June 26th 2015. That is the day Darkest Nights - Awakening will go live to the world. That's only six and a half hours away as I'm writing this. It's a terrifying thought. I've been dreaming of this since I was eleven. When I was very young I originally wanted to be a game designer. Then I wanted to be a lawyer. I'm not sure why I wanted to be a lawyer. It was just something I decided one day when I was asked what I wanted to be. I don't think I really wanted to be a lawyer. I think it was just something I said to sound smart. I had watched a few episodes of The Bill and it seemed like a good choice.
Then I saw Harry Potter and the Philospher's Stone and then I read the novel. I still thought being a lawyer was a good choice at this point but then I wrote my first story. It went unfinished but I got a buzz out of it and wrote several more. Suddenly I knew exactly what I wanted to be and that was an author. I've always been ambitious. Writing wasn't something I was good at and thankfully those early stories have been lost and most likely accidentally thrown out into the bin. Hopefully that's not foreshadowing for my future as a writer.
My point is that I've been looking forward to this moment since I was a kid. I never thought it would be through self-publishing but I've enjoyed the experience. I developed the front cover with an illustrator, I found a great editor to work with and the experience is 100% mine. I even sent the book out for review! I know that's what you're supposed to do but as someone who is generally terrified of people hating my work this is a big thing! Imagine George McFly from Back to the Future. Give him better hair, a slightly sarcastic attitude from reading far too many Spider-Man comics, make him better looking and you've got me! Some might disagree with that statement but his words "What if they say I'm no good? I don't think I can take that kind of rejection" ring true to me.

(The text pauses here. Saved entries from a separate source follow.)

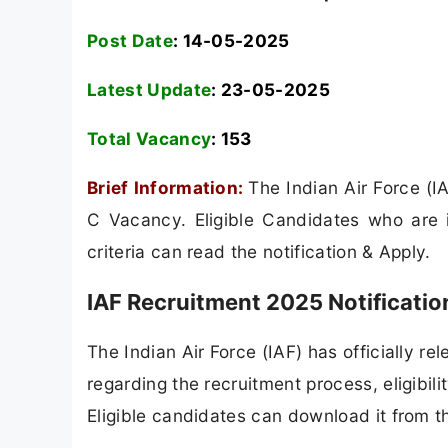
Post Date
: 14-05-2025
Latest Update
: 23-05-2025
Total Vacancy
:
153
Brief Information:
The Indian Air Force (I
C Vacancy. Eligible Candidates who are in
criteria can read the notification & Apply.
IAF Recruitment 2025 Notificati
The Indian Air Force (IAF) has officially rel
regarding the recruitment process, eligibilit
Eligible candidates can download it from th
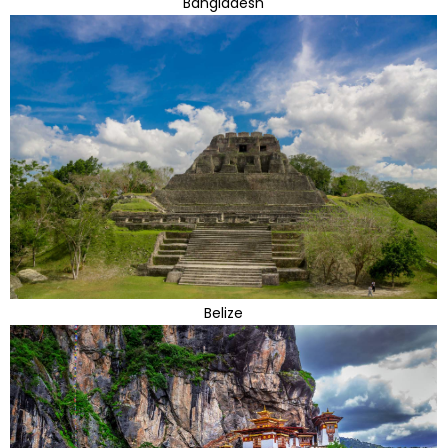
Bangladesh
Belize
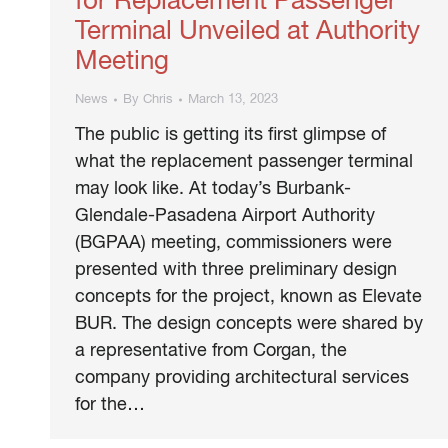
for Replacement Passenger
Terminal Unveiled at Authority
Meeting
News
By
Chris
March 13, 2023
The public is getting its first glimpse of
what the replacement passenger terminal
may look like. At today’s Burbank-
Glendale-Pasadena Airport Authority
(BGPAA) meeting, commissioners were
presented with three preliminary design
concepts for the project, known as Elevate
BUR. The design concepts were shared by
a representative from Corgan, the
company providing architectural services
for the…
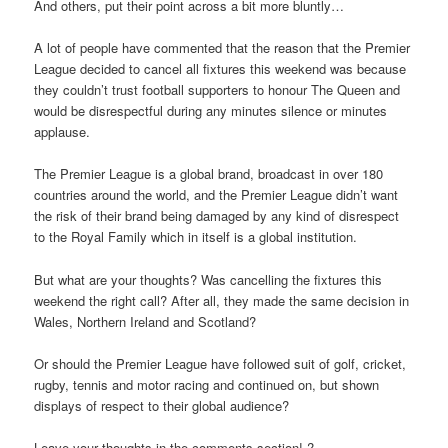
And others, put their point across a bit more bluntly…
A lot of people have commented that the reason that the Premier
League decided to cancel all fixtures this weekend was because
they couldn’t trust football supporters to honour The Queen and
would be disrespectful during any minutes silence or minutes
applause.
The Premier League is a global brand, broadcast in over 180
countries around the world, and the Premier League didn’t want
the risk of their brand being damaged by any kind of disrespect
to the Royal Family which in itself is a global institution.
But what are your thoughts? Was cancelling the fixtures this
weekend the right call? After all, they made the same decision in
Wales, Northern Ireland and Scotland?
Or should the Premier League have followed suit of golf, cricket,
rugby, tennis and motor racing and continued on, but shown
displays of respect to their global audience?
Leave your thoughts in the comments section! ?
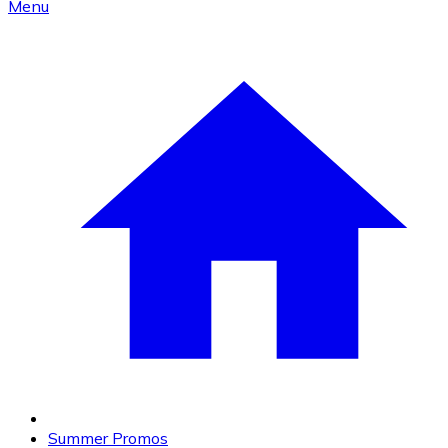
Menu
Summer Promos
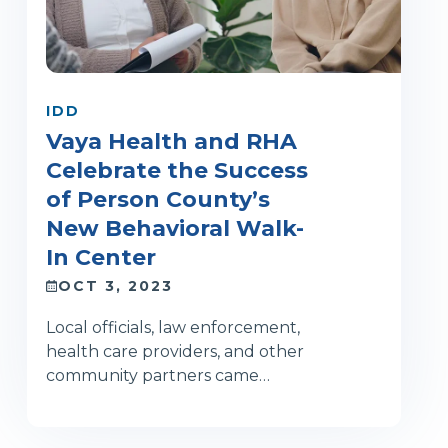
IDD
Vaya Health and RHA
Celebrate the Success
of Person County’s
New Behavioral Walk-
In Center
OCT 3, 2023
Local officials, law enforcement,
health care providers, and other
community partners came…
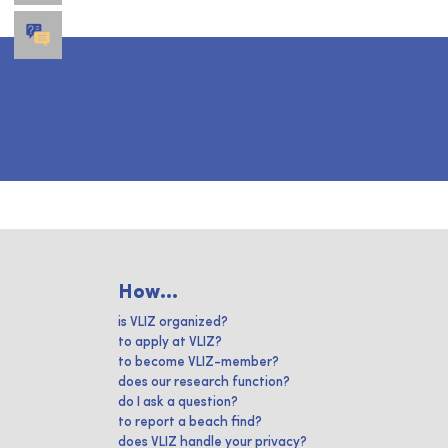
How...
is VLIZ organized?
to apply at VLIZ?
to become VLIZ-member?
does our research function?
do I ask a question?
to report a beach find?
does VLIZ handle your privacy?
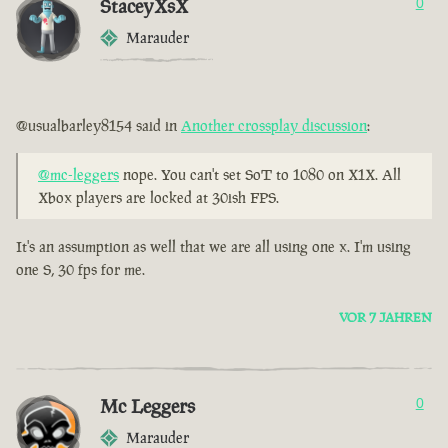
StaceyXsX
0
Marauder
@usualbarley8154 said in
Another crossplay discussion
:
@mc-leggers
nope. You can't set SoT to 1080 on X1X. All
Xbox players are locked at 30ish FPS.
It's an assumption as well that we are all using one x. I'm using
one S, 30 fps for me.
VOR 7 JAHREN
Mc Leggers
0
Marauder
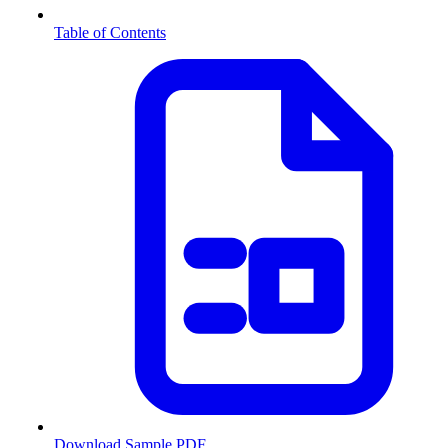
Table of Contents
Download Sample PDF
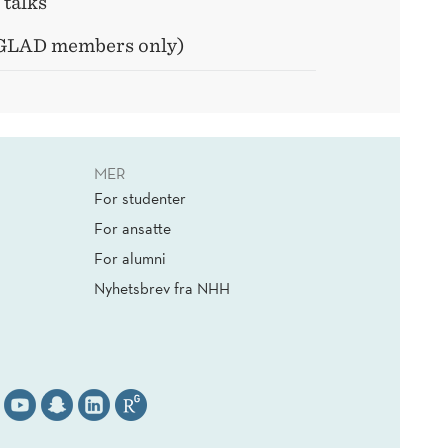
 talks
 GLAD members only)
MER
For studenter
For ansatte
For alumni
Nyhetsbrev fra NHH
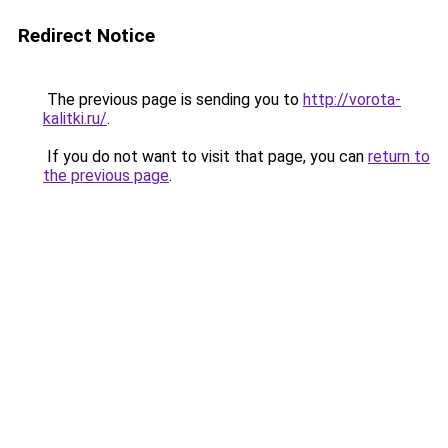
Redirect Notice
The previous page is sending you to
http://vorota-
kalitki.ru/
.
If you do not want to visit that page, you can
return to
the previous page
.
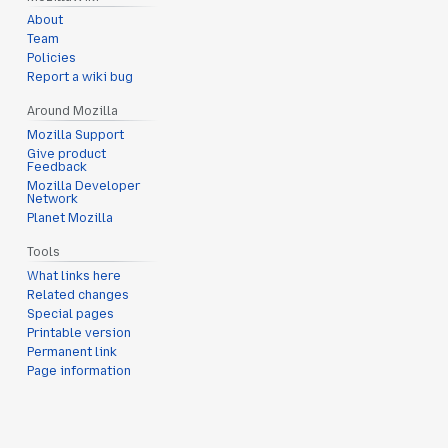
About
Team
Policies
Report a wiki bug
Around Mozilla
Mozilla Support
Give product
Feedback
Mozilla Developer
Network
Planet Mozilla
Tools
What links here
Related changes
Special pages
Printable version
Permanent link
Page information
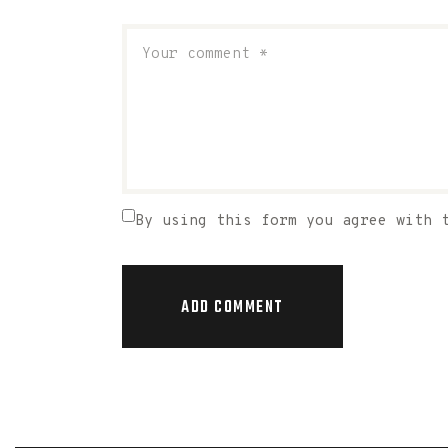
By using this form you agree with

I was never the best in anything at school and it damaged my confidence so all my stories were kept very close to the chest so only a few read them. But this is what I've always wanted to do so I took a chance. My first review was 5 Stars. Now I know that not everyone will like it that much but that's life. Everyone has an opinion and the world would be boring if they were all the same. Not everyone will like my novel but then not everyone likes Star Wars. There are people who can't stand Lord of the Rings or Game of Thrones! But that 5 Star review has put me at ease. Someone actually liked my novel! In fact, they loved it! I got this review just after midnight and it brought on all kind of feelings. I wanted to shout the roof off and tell everyone but I was considerate and decided to post it on Facebook instead. The joys of modern technology am I right?
I'm even having a book launch tomorrow! My very own book launch! Booked a venue and everything! Again, I'd like to stress that I have been dreaming of this since I was a kid. I'm kind of in a state of disbelief. Much to my surprise... I'm not even nervous. I think it's because I'm making good on a promise I made myself last year. I promised myself that I would make 2015 a great year for me and that a big part of that would be by self-publishing my novel. It's not even the only book I'm releasing this year! I plan on releasing two Alice in Wonderland-related novels out in November to celebrate Alice's 150th Anniversary. I've even come up with a release plan for my planned novels! I sat down and planned how many novels I want to release per-year and set up rough time frames for them all.
Before it was always just a dream. Last year I decided to make that dream a reality. This year I have been focusing on that dream and tomorrow that dream becomes true. I'm finally going to become the author I've wanted to be since I was eleven.
Darkest Nights - Awakening releases on the 26th of June on iBooks and the 27th of June on Kindle.